Джерри, Дарби, другие ребята из "The Great Society" и я играли в "Филлморе" довольно часто, "разогревая" зал перед выступлением более популярных групп, таких, как "Jefferson Airplane". Перед выступлением мы загружали инструменты в фургон, подъезжали к служебному входу, а ребята, которые стояли в очереди, подходили потрепаться с нами, пока мы вносили аппаратуру. Никаких металлоискателей, никакой охраны, никаких пропусков за сцену, никаких гостевых мест. Все вокруг были "нашими".
Когда двери открываются, серость исчезает окончательно. Кончается лестница, ведущая в главный зал "Филлмора", и вы упираетесь в стену из разноцветных постеров. Их столько, что самой стены не видно. В цветных изображениях девушек с гирляндами цветов в руках, указывающих на причудливо изогнутые буквы, составляющие названия групп, чувствуется влияние арт-нуво. На одном постере можно увидеть теперь уже многим знакомый череп "Grateful Dead", увенчанный розами; на другом – стилизованная под ретро-вестерн фотография "The Charlatans" в овале. А рядом длинноволосый юноша пускает мыльные пузыри.
Войдя в зал, вы ловите себя на мысли, что в комнате смешались семь разных эпох. Интерьер оформлен в стиле рококо, характерном для рубежа веков. Кто-то в красных трусах, раскрашенный серебрянкой, раздает индийские благовония. Девушка в костюме эпохи Возрождения кружится под музыку барокко, слышную ей одной. Компания в джинсах и индейских налобных повязках, усевшись в кружок на полу, курит траву. Рядом симпатичный мужик в мушкетерском костюме расставляет пепельницы на дешевых столиках годов пятидесятых, стоящих вдоль стен. В углу люди скидывают одежду – когда "кислота" подействует, они раскрасят друг друга флуоресцентными красками, чтобы светиться в темноте. Те же, кто еще одет, выглядят, как Клинт Иствуд в вестернах, или попросту носят футболку и джинсы – но вспыхивающие прожектора заставляют светиться даже обычную одежду.

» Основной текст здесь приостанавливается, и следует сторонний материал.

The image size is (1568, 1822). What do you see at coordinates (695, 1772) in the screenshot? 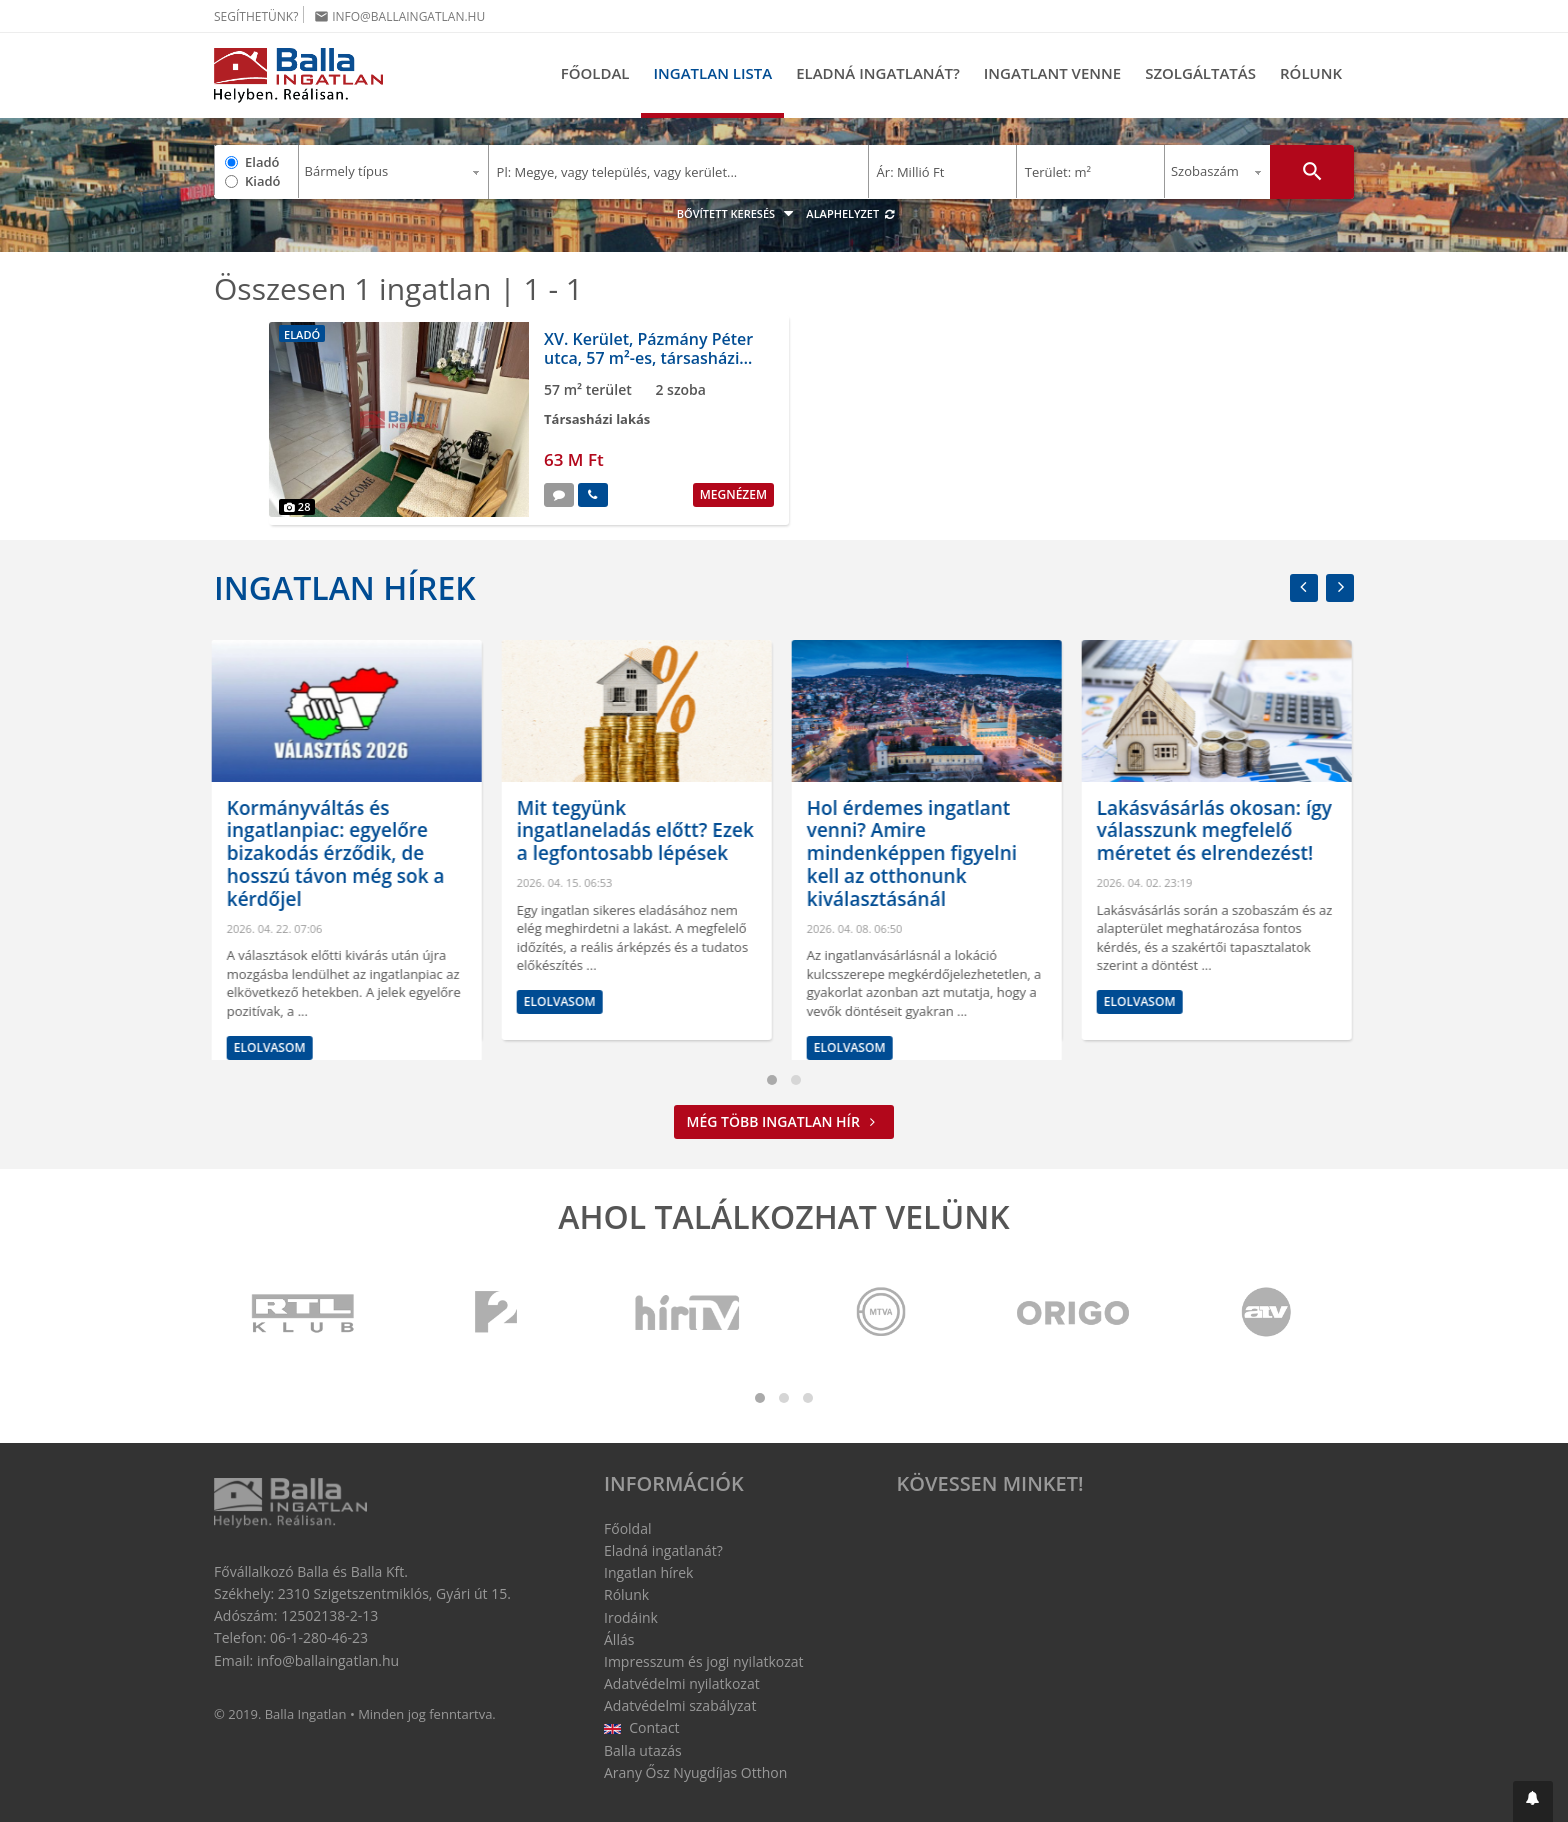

Вокруг кустари продают самодельные цепочки, жилетки, шляпы, рисунки и феньки из кожи. Они не зазывают покупателей, предпочитая никому не мешать; приветствуется бартер. Занавес отсутствует, поэтому аппарат и инструменты подключают на виду у зрителей. Иногда музыканты спрыгивают со сцены, чтобы перекинуться парой слов с кем-нибудь в зале. Стулья когда есть, когда нет – поэтому люди сидят, где хотят, танцуют или просто валяются на полу. Здесь смешались электроника и индейцы, дискотеки и средневековые флейты, космические флуоресцентные краски и дух Боттичелли, рев усилителей и звяканье браслетов на запястьях.
Это не Канзас, Дороти.
Но – это "Питер Пэн", "Алиса в Стране Чудес", "Страна Оз", Долговязый Джон Сильвер, "Чужак в чужой стране", "Голый завтрак" и "Здесь и Сейчас". Это американская мечта (пусть на пару часов), с полным отсутствием расовых ограничений, национальных конфликтов, правил, регулирующих ношение одежды, моральных устоев, политической шумихи. Здесь только один хозяин – деятельный, улыбчивый брюнет, промоутер Билл Грэм.

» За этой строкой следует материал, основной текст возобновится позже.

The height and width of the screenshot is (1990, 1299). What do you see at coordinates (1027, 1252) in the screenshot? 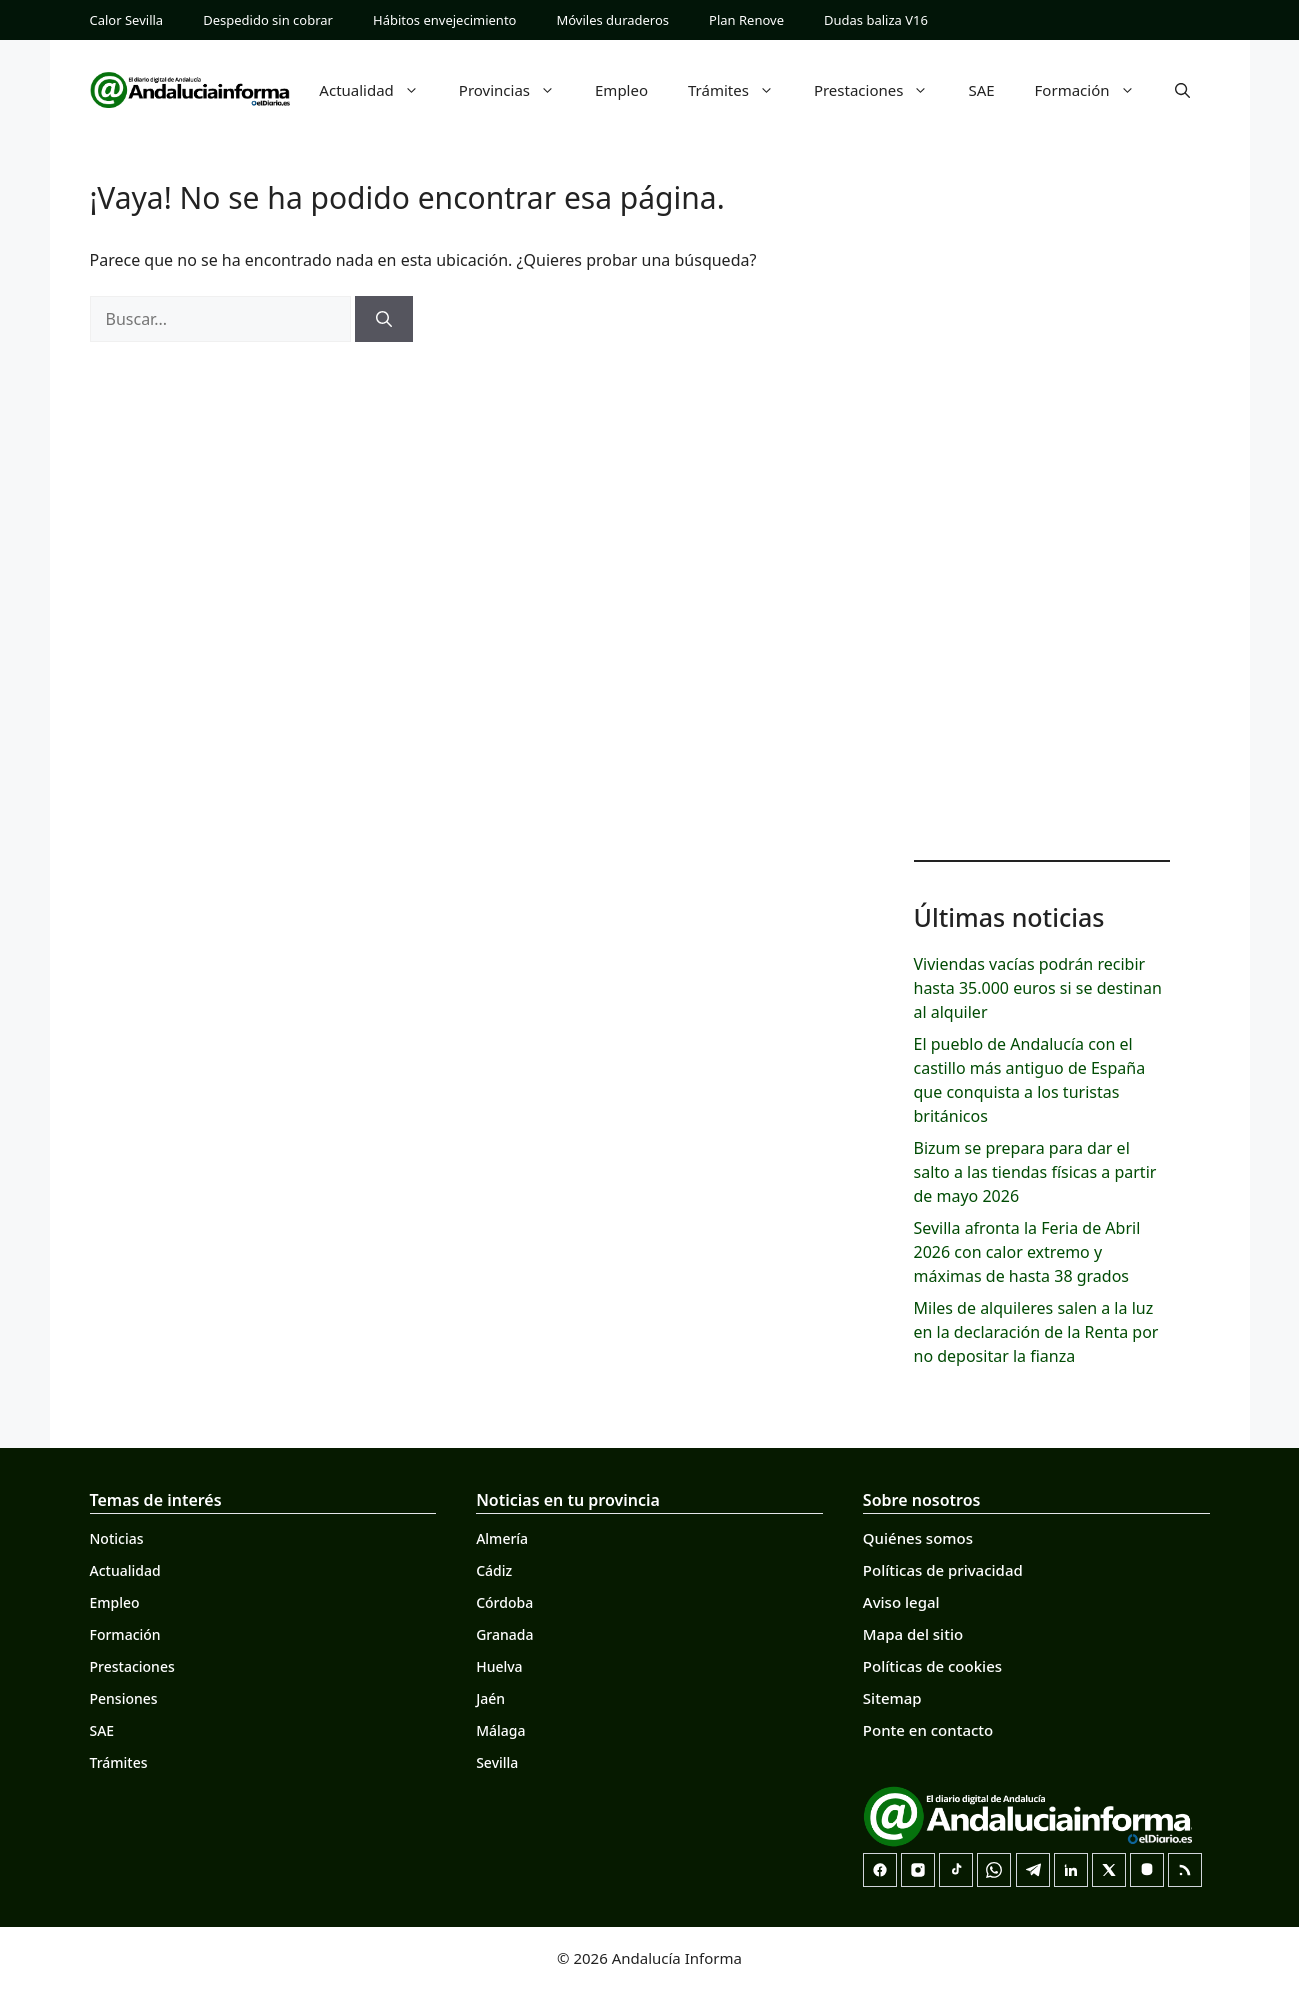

Кто-то должен держать руки на штурвале этого плавучего цирка в море серости. Именно благодаря Грэму карнавал смог прорваться в обычную жизнь. Билл мечется по залу, разговаривает одновременно с пятнадцатью людьми, подсказывает и орет, смеется и хмурится, одна рука на бедре, другая на лбу, брови сдвигаются, когда он неожиданно разворачивается и кричит в сторону балкона: "Эй, там, скажите Гарсии, чтобы на следующей неделе без этих гребаных трехчасовых сетов, иначе копы мою задницу за решетку упрячут!"

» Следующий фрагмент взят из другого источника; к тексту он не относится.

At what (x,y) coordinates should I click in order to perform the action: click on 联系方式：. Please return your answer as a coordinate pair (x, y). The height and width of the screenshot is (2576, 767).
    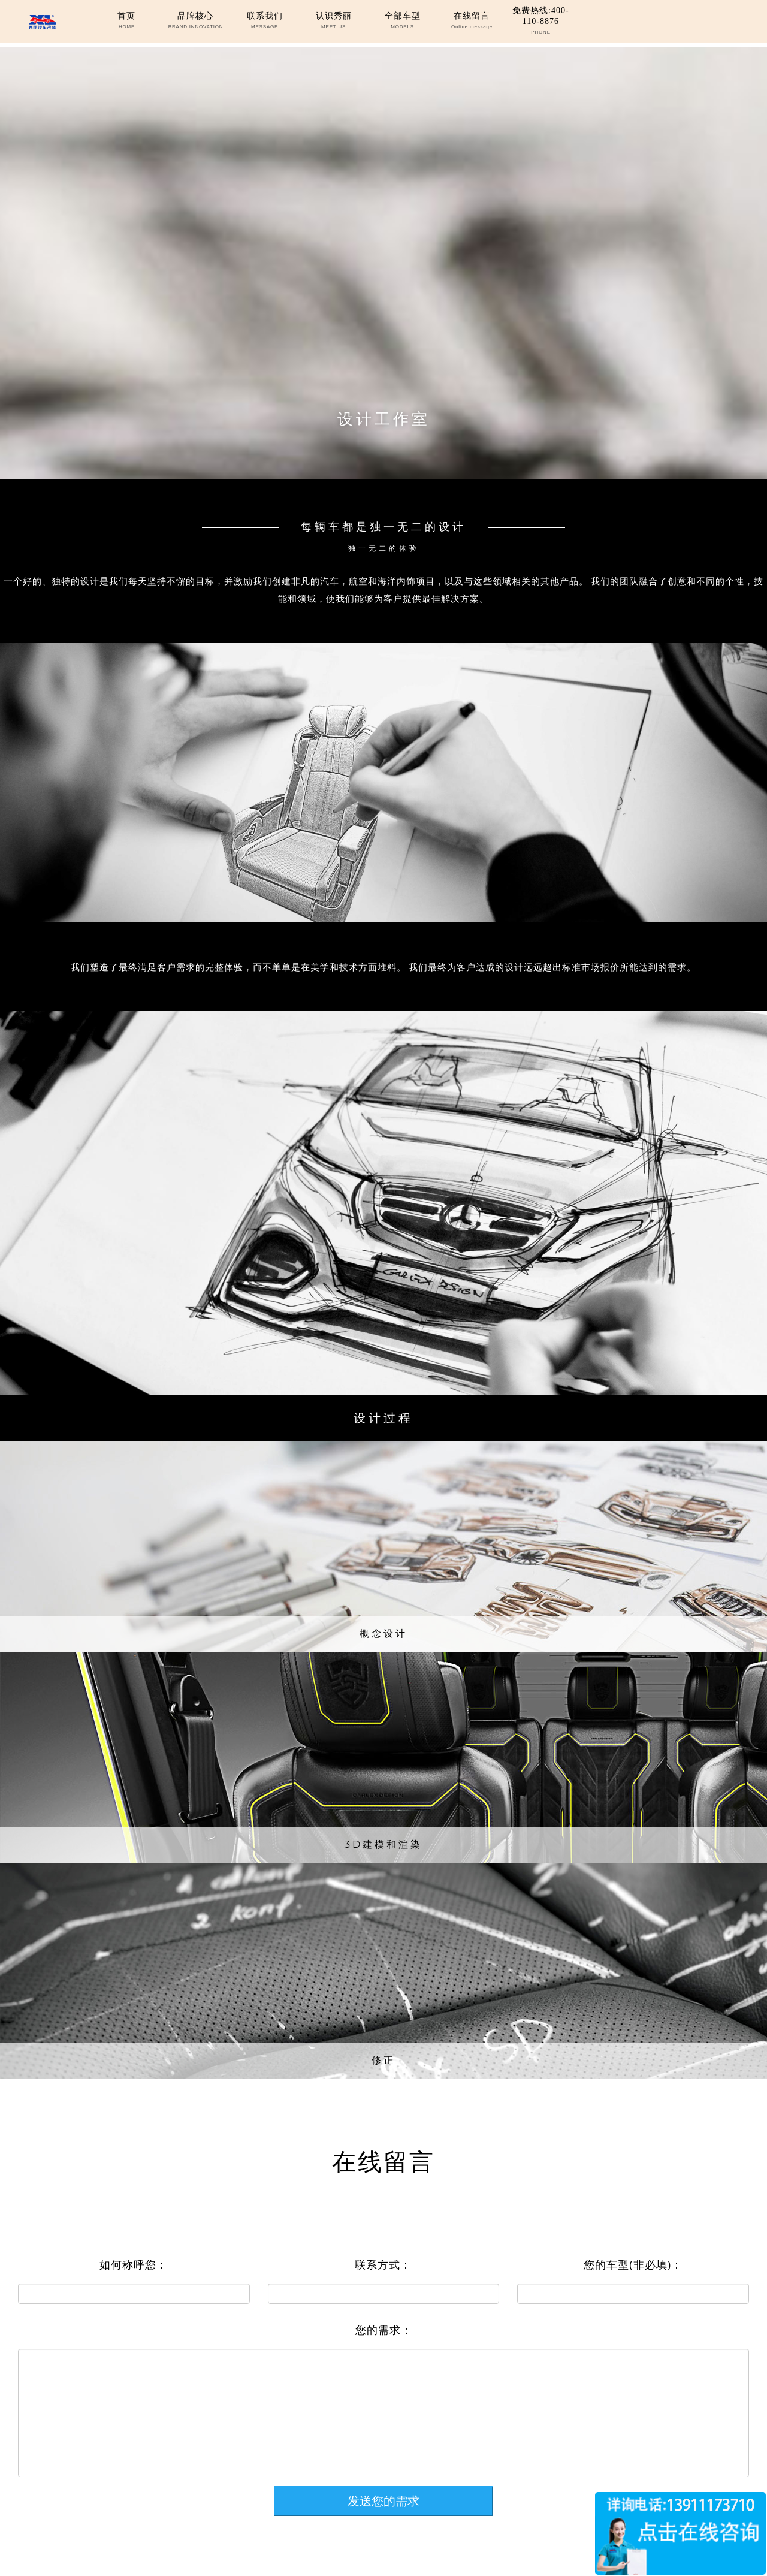
    Looking at the image, I should click on (383, 2264).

Билл орет на Гарсию, швыряет стулья, сердится на Пола Кэнтнера за пререкания (тот рычит в ответ, как лев на укротителя) – но все это ему прощается. Кто-то же должен следить, чтобы не было конфликтов с властями, иначе "Филлмор" закроют. Кто-то должен висеть на телефоне, уговаривая людей в костюмах, что это "чистое" заведение для молодежи. Кто-то должен объединить все разрозненные части, направить всю энергию на уничтожение СЕРОСТИ – и это Билл.
Мы экспериментируем, а он дает нам возможность для этого.
В то время, как "Филлмор" стал популярным, большинство музыкантов переехало из Сан-Франциско в Марин Каунти. Марин, расположенный рядом с перенаселенным серым городом, всего в двадцати минутах езды к северу от моста Золотых ворот, был процветающим местом, полным рыбных ресторанов, банкетных залов, яхт-клубов, ковбоев, огромных ферм, особняков с высокими заборами (для богачей) и небольших книжных магазинчиков и баров (для местных художников). У "The Grateful Dead" там было ранчо, где любили собираться представители местной музыкальной сцены. Я помню, как Пигпен открывал нам ворота, когда мы приехали на одну из самых знаменитых вечеринок, поднимая тучи пыли, и припарковались у сарая.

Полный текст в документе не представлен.